Example code to integrate:
from serpapi import GoogleSearch
import os, json
params = {
"api_key": os.getenv("API_KEY"), # SerpApi API key
"engine": "google_scholar_profiles", # SerpApi profiles parsing engine
"hl": "pl", # language
"mauthors": "label:security" # search query
}
search = GoogleSearch(params)
results = search.get_dict()
for profile in results["profiles"]:
print(json.dumps(profile, indent=2))
# part of the output:
'''
{
"name": "Johnson Thomas",
"link": "https://scholar.google.com/citations?hl=pl&user=eKLr0EgAAAAJ",
"serpapi_link": "https://serpapi.com/search.json?author_id=eKLr0EgAAAAJ&engine=google_scholar_author&hl=pl",
"author_id": "eKLr0EgAAAAJ",
"affiliations": "Professor of Computer Science, Oklahoma State University",
"email": "Zweryfikowany adres z cs.okstate.edu",
"cited_by": 159999,
"interests": [
{
"title": "Security",
"serpapi_link": "https://serpapi.com/search.json?engine=google_scholar_profiles&hl=pl&mauthors=label%3Asecurity",
"link": "https://scholar.google.com/citations?hl=pl&view_op=search_authors&mauthors=label:security"
},
{
"title": "cloud computing",
"serpapi_link": "https://serpapi.com/search.json?engine=google_scholar_profiles&hl=pl&mauthors=label%3Acloud_computing",
"link": "https://scholar.google.com/citations?hl=pl&view_op=search_authors&mauthors=label:cloud_computing"
},
{
"title": "big data",
"serpapi_link": "https://serpapi.com/search.json?engine=google_scholar_profiles&hl=pl&mauthors=label%3Abig_data",
"link": "https://scholar.google.com/citations?hl=pl&view_op=search_authors&mauthors=label:big_data"
}
],
"thumbnail": "https://scholar.google.com/citations/images/avatar_scholar_56.png"
}
'''
Disclaimer, I work for SerpApi.
decode is used to convert bytes into string. And your url is string, not bytes.

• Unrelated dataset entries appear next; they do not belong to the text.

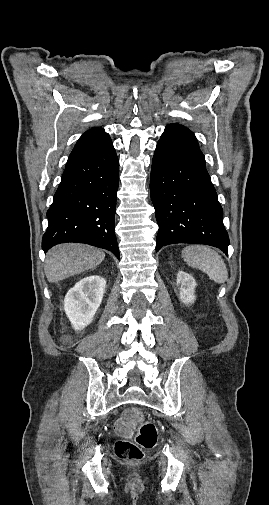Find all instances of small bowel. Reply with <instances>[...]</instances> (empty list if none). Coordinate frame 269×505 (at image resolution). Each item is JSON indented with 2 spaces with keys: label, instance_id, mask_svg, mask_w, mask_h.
<instances>
[{
  "label": "small bowel",
  "instance_id": "c3829d8e",
  "mask_svg": "<svg viewBox=\"0 0 269 505\" xmlns=\"http://www.w3.org/2000/svg\"><path fill=\"white\" fill-rule=\"evenodd\" d=\"M131 411L127 410L115 423V430L121 436H131L134 431L135 424L130 419Z\"/></svg>",
  "mask_w": 269,
  "mask_h": 505
}]
</instances>
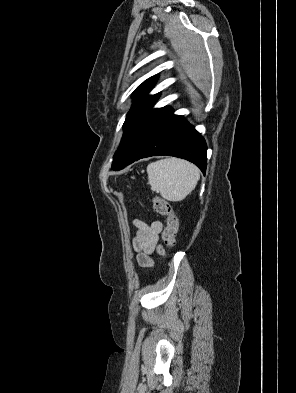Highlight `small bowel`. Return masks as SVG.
I'll return each instance as SVG.
<instances>
[{
    "label": "small bowel",
    "mask_w": 296,
    "mask_h": 393,
    "mask_svg": "<svg viewBox=\"0 0 296 393\" xmlns=\"http://www.w3.org/2000/svg\"><path fill=\"white\" fill-rule=\"evenodd\" d=\"M134 226L137 231L132 244L137 252V261L142 267H151L154 262L150 255L155 251L163 254V249L159 245L163 224L159 220L147 223L141 219H135Z\"/></svg>",
    "instance_id": "obj_1"
}]
</instances>
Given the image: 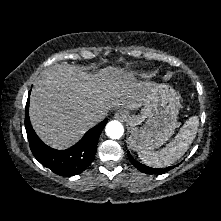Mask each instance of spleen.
Wrapping results in <instances>:
<instances>
[{"mask_svg": "<svg viewBox=\"0 0 221 221\" xmlns=\"http://www.w3.org/2000/svg\"><path fill=\"white\" fill-rule=\"evenodd\" d=\"M199 125L197 116L190 117L175 138L159 151L142 150L138 157L150 167H167L180 159L192 144Z\"/></svg>", "mask_w": 221, "mask_h": 221, "instance_id": "spleen-1", "label": "spleen"}]
</instances>
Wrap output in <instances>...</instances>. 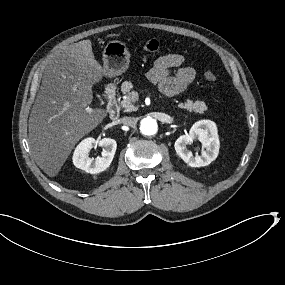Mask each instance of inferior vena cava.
I'll return each mask as SVG.
<instances>
[{
    "label": "inferior vena cava",
    "mask_w": 285,
    "mask_h": 285,
    "mask_svg": "<svg viewBox=\"0 0 285 285\" xmlns=\"http://www.w3.org/2000/svg\"><path fill=\"white\" fill-rule=\"evenodd\" d=\"M120 122L126 126L134 127L137 120L134 117H123Z\"/></svg>",
    "instance_id": "1"
}]
</instances>
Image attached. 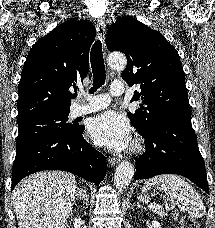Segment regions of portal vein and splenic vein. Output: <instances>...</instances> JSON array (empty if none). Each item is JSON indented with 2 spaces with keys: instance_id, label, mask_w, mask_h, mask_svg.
Returning <instances> with one entry per match:
<instances>
[{
  "instance_id": "1",
  "label": "portal vein and splenic vein",
  "mask_w": 215,
  "mask_h": 228,
  "mask_svg": "<svg viewBox=\"0 0 215 228\" xmlns=\"http://www.w3.org/2000/svg\"><path fill=\"white\" fill-rule=\"evenodd\" d=\"M148 208H150V210H157V208H161L160 204H149ZM167 210H170V208H168V206H166Z\"/></svg>"
}]
</instances>
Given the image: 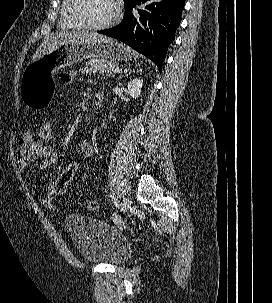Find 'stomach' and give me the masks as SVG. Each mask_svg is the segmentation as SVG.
Returning a JSON list of instances; mask_svg holds the SVG:
<instances>
[{
	"label": "stomach",
	"instance_id": "obj_1",
	"mask_svg": "<svg viewBox=\"0 0 272 303\" xmlns=\"http://www.w3.org/2000/svg\"><path fill=\"white\" fill-rule=\"evenodd\" d=\"M88 58L109 59L114 62L129 61L135 59L136 54L127 46L110 38L91 43L61 45L24 69L20 83L23 103L31 109L46 106L52 98L55 72Z\"/></svg>",
	"mask_w": 272,
	"mask_h": 303
}]
</instances>
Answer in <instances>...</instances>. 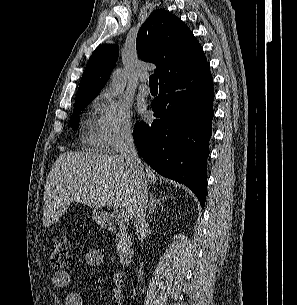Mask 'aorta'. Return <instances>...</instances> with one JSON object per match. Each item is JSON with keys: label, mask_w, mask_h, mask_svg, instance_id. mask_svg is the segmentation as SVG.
Here are the masks:
<instances>
[{"label": "aorta", "mask_w": 297, "mask_h": 305, "mask_svg": "<svg viewBox=\"0 0 297 305\" xmlns=\"http://www.w3.org/2000/svg\"><path fill=\"white\" fill-rule=\"evenodd\" d=\"M126 80L122 69H116L111 75L110 86L114 93L122 92L125 88Z\"/></svg>", "instance_id": "1"}]
</instances>
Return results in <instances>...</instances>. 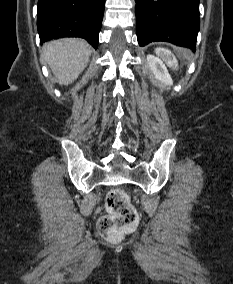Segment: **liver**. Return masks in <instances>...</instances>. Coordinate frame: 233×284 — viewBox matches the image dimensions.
Returning <instances> with one entry per match:
<instances>
[{
  "label": "liver",
  "mask_w": 233,
  "mask_h": 284,
  "mask_svg": "<svg viewBox=\"0 0 233 284\" xmlns=\"http://www.w3.org/2000/svg\"><path fill=\"white\" fill-rule=\"evenodd\" d=\"M43 53L59 84L68 85L87 66L92 47L83 39H59L47 42Z\"/></svg>",
  "instance_id": "obj_1"
}]
</instances>
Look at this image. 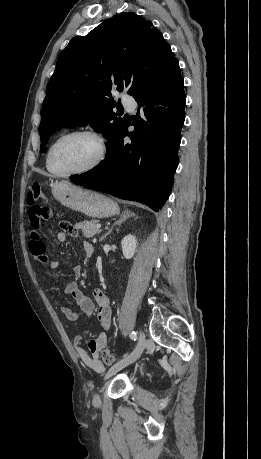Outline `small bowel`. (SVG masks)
Masks as SVG:
<instances>
[{
	"label": "small bowel",
	"mask_w": 261,
	"mask_h": 459,
	"mask_svg": "<svg viewBox=\"0 0 261 459\" xmlns=\"http://www.w3.org/2000/svg\"><path fill=\"white\" fill-rule=\"evenodd\" d=\"M65 232H57L55 239L59 243L66 241ZM29 249L33 257L45 264L49 272L54 271L58 266L56 259L50 260L47 253L45 244L39 234H30ZM83 251L87 257H91L94 253L93 246L88 243H83ZM82 273V267L77 265L73 268V274L75 278H79ZM63 292L73 298L78 310H73L67 306H61L60 311L63 316L69 321H76L81 315L86 318H90L91 315L96 312L97 319L104 330L111 328L112 310L110 307V301L107 295L100 289L93 291V299L88 297L78 286L76 281L67 283ZM83 337L77 335L73 339V348L75 349L79 359L87 366L94 370H102L103 366L99 359V352L105 348L108 343V335L106 332H101L97 337L89 340L88 350L82 346Z\"/></svg>",
	"instance_id": "obj_1"
}]
</instances>
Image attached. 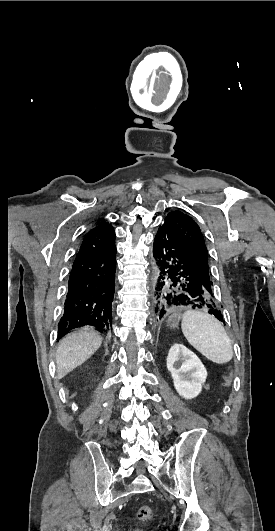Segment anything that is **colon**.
<instances>
[{
  "label": "colon",
  "mask_w": 275,
  "mask_h": 531,
  "mask_svg": "<svg viewBox=\"0 0 275 531\" xmlns=\"http://www.w3.org/2000/svg\"><path fill=\"white\" fill-rule=\"evenodd\" d=\"M230 379L231 375L230 373H226L224 376V388H228L230 386ZM153 511L150 506H141L137 509V519L139 521H146L149 520L152 517Z\"/></svg>",
  "instance_id": "5ec220e1"
}]
</instances>
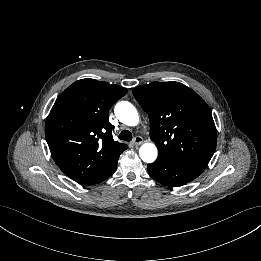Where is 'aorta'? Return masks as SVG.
Masks as SVG:
<instances>
[{"instance_id": "762f6f07", "label": "aorta", "mask_w": 261, "mask_h": 261, "mask_svg": "<svg viewBox=\"0 0 261 261\" xmlns=\"http://www.w3.org/2000/svg\"><path fill=\"white\" fill-rule=\"evenodd\" d=\"M116 113L121 120L128 126H136L139 123V115L136 109L127 102L119 103L116 107ZM140 156L145 162H152L157 155L156 146L153 143H144L140 149Z\"/></svg>"}]
</instances>
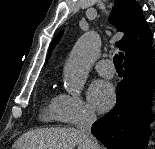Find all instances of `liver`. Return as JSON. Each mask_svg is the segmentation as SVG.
<instances>
[{
  "label": "liver",
  "instance_id": "6515ba94",
  "mask_svg": "<svg viewBox=\"0 0 155 149\" xmlns=\"http://www.w3.org/2000/svg\"><path fill=\"white\" fill-rule=\"evenodd\" d=\"M87 149L83 135L75 128L35 129L24 133L13 149Z\"/></svg>",
  "mask_w": 155,
  "mask_h": 149
}]
</instances>
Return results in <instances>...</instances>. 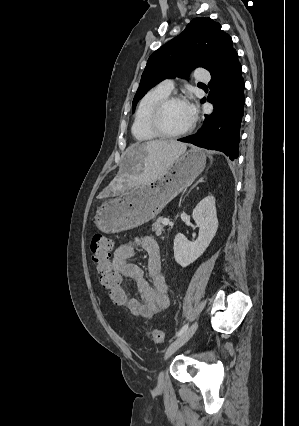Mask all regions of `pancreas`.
Wrapping results in <instances>:
<instances>
[{
    "mask_svg": "<svg viewBox=\"0 0 299 426\" xmlns=\"http://www.w3.org/2000/svg\"><path fill=\"white\" fill-rule=\"evenodd\" d=\"M162 217H159L156 222L152 225V231L156 233L157 236H161L162 232L165 231L164 225L162 224Z\"/></svg>",
    "mask_w": 299,
    "mask_h": 426,
    "instance_id": "obj_1",
    "label": "pancreas"
}]
</instances>
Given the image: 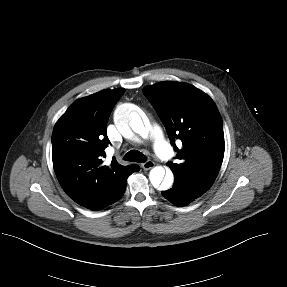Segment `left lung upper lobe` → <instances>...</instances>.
<instances>
[{"label":"left lung upper lobe","instance_id":"obj_1","mask_svg":"<svg viewBox=\"0 0 287 287\" xmlns=\"http://www.w3.org/2000/svg\"><path fill=\"white\" fill-rule=\"evenodd\" d=\"M164 123L177 163L167 165L175 178L205 193L215 181L224 157V133L213 100L196 87L179 82H161L143 89ZM182 141L178 149L175 140Z\"/></svg>","mask_w":287,"mask_h":287}]
</instances>
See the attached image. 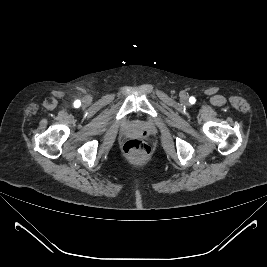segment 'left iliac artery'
<instances>
[{
    "label": "left iliac artery",
    "instance_id": "1",
    "mask_svg": "<svg viewBox=\"0 0 267 267\" xmlns=\"http://www.w3.org/2000/svg\"><path fill=\"white\" fill-rule=\"evenodd\" d=\"M189 101H190L191 103H194V102H195V98H194V97H191V98L189 99Z\"/></svg>",
    "mask_w": 267,
    "mask_h": 267
}]
</instances>
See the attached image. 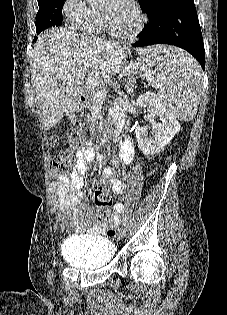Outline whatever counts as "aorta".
Segmentation results:
<instances>
[{
	"label": "aorta",
	"mask_w": 227,
	"mask_h": 315,
	"mask_svg": "<svg viewBox=\"0 0 227 315\" xmlns=\"http://www.w3.org/2000/svg\"><path fill=\"white\" fill-rule=\"evenodd\" d=\"M88 4L90 5H98L103 4L105 0H86Z\"/></svg>",
	"instance_id": "762f6f07"
}]
</instances>
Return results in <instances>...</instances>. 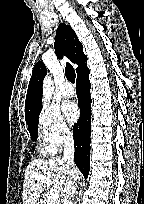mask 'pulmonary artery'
<instances>
[{"instance_id":"1","label":"pulmonary artery","mask_w":144,"mask_h":204,"mask_svg":"<svg viewBox=\"0 0 144 204\" xmlns=\"http://www.w3.org/2000/svg\"><path fill=\"white\" fill-rule=\"evenodd\" d=\"M61 93L64 97H72L74 95V88L70 83L66 82L62 86Z\"/></svg>"}]
</instances>
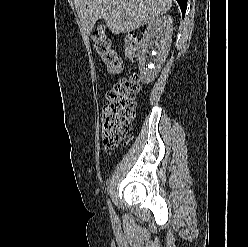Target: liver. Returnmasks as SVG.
I'll return each mask as SVG.
<instances>
[{
  "label": "liver",
  "mask_w": 248,
  "mask_h": 247,
  "mask_svg": "<svg viewBox=\"0 0 248 247\" xmlns=\"http://www.w3.org/2000/svg\"><path fill=\"white\" fill-rule=\"evenodd\" d=\"M74 4L86 35L98 19H104L113 34H120L162 16L171 8L172 0H74Z\"/></svg>",
  "instance_id": "liver-1"
}]
</instances>
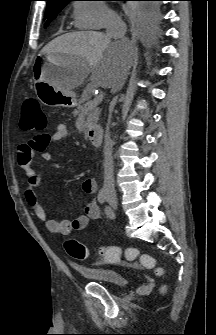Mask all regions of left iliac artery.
I'll list each match as a JSON object with an SVG mask.
<instances>
[{"label":"left iliac artery","instance_id":"44dca946","mask_svg":"<svg viewBox=\"0 0 216 335\" xmlns=\"http://www.w3.org/2000/svg\"><path fill=\"white\" fill-rule=\"evenodd\" d=\"M105 212H106V214H107L108 216H111V215H112V210H111L110 207H106V208H105Z\"/></svg>","mask_w":216,"mask_h":335}]
</instances>
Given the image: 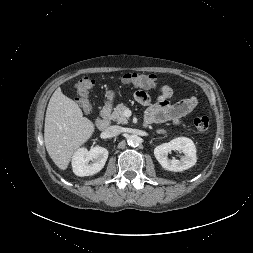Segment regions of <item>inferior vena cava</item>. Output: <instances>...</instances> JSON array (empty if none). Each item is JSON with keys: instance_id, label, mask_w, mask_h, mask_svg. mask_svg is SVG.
<instances>
[{"instance_id": "obj_1", "label": "inferior vena cava", "mask_w": 253, "mask_h": 253, "mask_svg": "<svg viewBox=\"0 0 253 253\" xmlns=\"http://www.w3.org/2000/svg\"><path fill=\"white\" fill-rule=\"evenodd\" d=\"M121 132H122V127H121V126H118V125L110 126V127H108V128L105 130V134H106L108 137H115V136H118L119 134H121Z\"/></svg>"}]
</instances>
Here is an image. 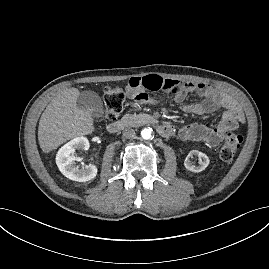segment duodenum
I'll use <instances>...</instances> for the list:
<instances>
[{
  "instance_id": "1",
  "label": "duodenum",
  "mask_w": 269,
  "mask_h": 269,
  "mask_svg": "<svg viewBox=\"0 0 269 269\" xmlns=\"http://www.w3.org/2000/svg\"><path fill=\"white\" fill-rule=\"evenodd\" d=\"M149 122L155 125L157 132L163 137H168L173 134V127L171 125L167 123H157L153 119H150ZM124 125L125 123L123 121H114L108 124L107 130L108 132L115 134L119 132Z\"/></svg>"
}]
</instances>
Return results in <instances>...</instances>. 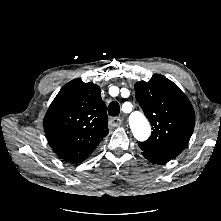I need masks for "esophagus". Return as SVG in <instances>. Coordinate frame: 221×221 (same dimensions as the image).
<instances>
[{
	"label": "esophagus",
	"mask_w": 221,
	"mask_h": 221,
	"mask_svg": "<svg viewBox=\"0 0 221 221\" xmlns=\"http://www.w3.org/2000/svg\"><path fill=\"white\" fill-rule=\"evenodd\" d=\"M110 125L113 126V127H117V126H120L123 122L122 118L120 117H113L110 119Z\"/></svg>",
	"instance_id": "1"
}]
</instances>
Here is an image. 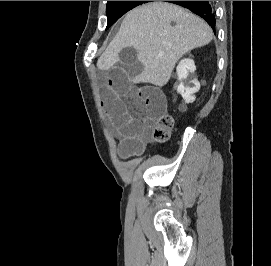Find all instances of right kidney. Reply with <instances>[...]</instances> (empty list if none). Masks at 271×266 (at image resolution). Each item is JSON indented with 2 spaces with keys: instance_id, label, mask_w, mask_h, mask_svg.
Listing matches in <instances>:
<instances>
[{
  "instance_id": "1",
  "label": "right kidney",
  "mask_w": 271,
  "mask_h": 266,
  "mask_svg": "<svg viewBox=\"0 0 271 266\" xmlns=\"http://www.w3.org/2000/svg\"><path fill=\"white\" fill-rule=\"evenodd\" d=\"M195 70L194 60L188 58L182 59L176 68L179 82L176 85L177 92L181 94L186 103L194 102L196 99L194 93L200 89V83L194 76Z\"/></svg>"
}]
</instances>
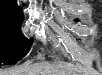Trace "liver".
<instances>
[{"label": "liver", "instance_id": "obj_1", "mask_svg": "<svg viewBox=\"0 0 102 75\" xmlns=\"http://www.w3.org/2000/svg\"><path fill=\"white\" fill-rule=\"evenodd\" d=\"M0 75H67L65 71L46 63L34 64L27 67L1 70Z\"/></svg>", "mask_w": 102, "mask_h": 75}]
</instances>
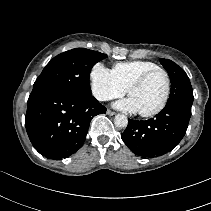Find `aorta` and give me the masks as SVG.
<instances>
[{
	"label": "aorta",
	"mask_w": 211,
	"mask_h": 211,
	"mask_svg": "<svg viewBox=\"0 0 211 211\" xmlns=\"http://www.w3.org/2000/svg\"><path fill=\"white\" fill-rule=\"evenodd\" d=\"M114 124L118 128H124L128 124V119L125 115L123 114H118L114 118Z\"/></svg>",
	"instance_id": "aorta-1"
}]
</instances>
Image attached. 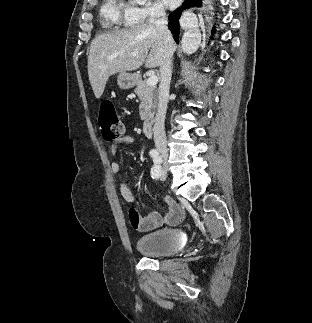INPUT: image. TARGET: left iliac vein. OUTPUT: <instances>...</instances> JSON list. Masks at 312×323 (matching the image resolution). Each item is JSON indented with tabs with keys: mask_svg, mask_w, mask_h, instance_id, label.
Returning a JSON list of instances; mask_svg holds the SVG:
<instances>
[{
	"mask_svg": "<svg viewBox=\"0 0 312 323\" xmlns=\"http://www.w3.org/2000/svg\"><path fill=\"white\" fill-rule=\"evenodd\" d=\"M165 177H166V168H165V166H164V167H163V172H162V173H160L159 178H160L161 180H164V179H165Z\"/></svg>",
	"mask_w": 312,
	"mask_h": 323,
	"instance_id": "obj_1",
	"label": "left iliac vein"
}]
</instances>
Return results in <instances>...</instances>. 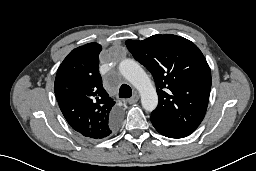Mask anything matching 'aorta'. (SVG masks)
<instances>
[{"label":"aorta","instance_id":"aorta-1","mask_svg":"<svg viewBox=\"0 0 256 171\" xmlns=\"http://www.w3.org/2000/svg\"><path fill=\"white\" fill-rule=\"evenodd\" d=\"M119 71L140 93L142 107L153 111L158 104L156 90L142 67L132 59H125L119 64Z\"/></svg>","mask_w":256,"mask_h":171}]
</instances>
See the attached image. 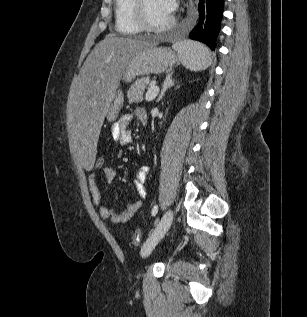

You can use encode to convert this string into bytes and later use decode to convert to correct string.
(I use prefix r to simulate text with this problem - without prefix url doesn't have to be converted)
url = r'http://scholar.google.pl/citations?view_op\x3dsearch_authors\x26hl\x3dpl\x26oe\x3dLatin2\x26mauthors\x3dlabel:security\x26after_author\x3drukAAOJ8__8J\x26astart\x3d10'
print(url)
url = url.encode('utf-8').decode('unicode_escape')
print(url)
result:
http://scholar.google.pl/citations?view_op\x3dsearch_authors\x26hl\x3dpl\x26oe\x3dLatin2\x26mauthors\x3dlabel:security\x26after_author\x3drukAAOJ8__8J\x26astart\x3d10
http://scholar.google.pl/citations?view_op=search_authors&hl=pl&oe=Latin2&mauthors=label:security&after_author=rukAAOJ8__8J&astart=10
BTW: first check print(url) maybe you have correct url but you use wrong method to display it. Python Shell displays all result without print() using print(repr()) which display some chars as code to show what endcoding is used in text (utf-8, iso-8859-1, win-1250, latin-1, etc.)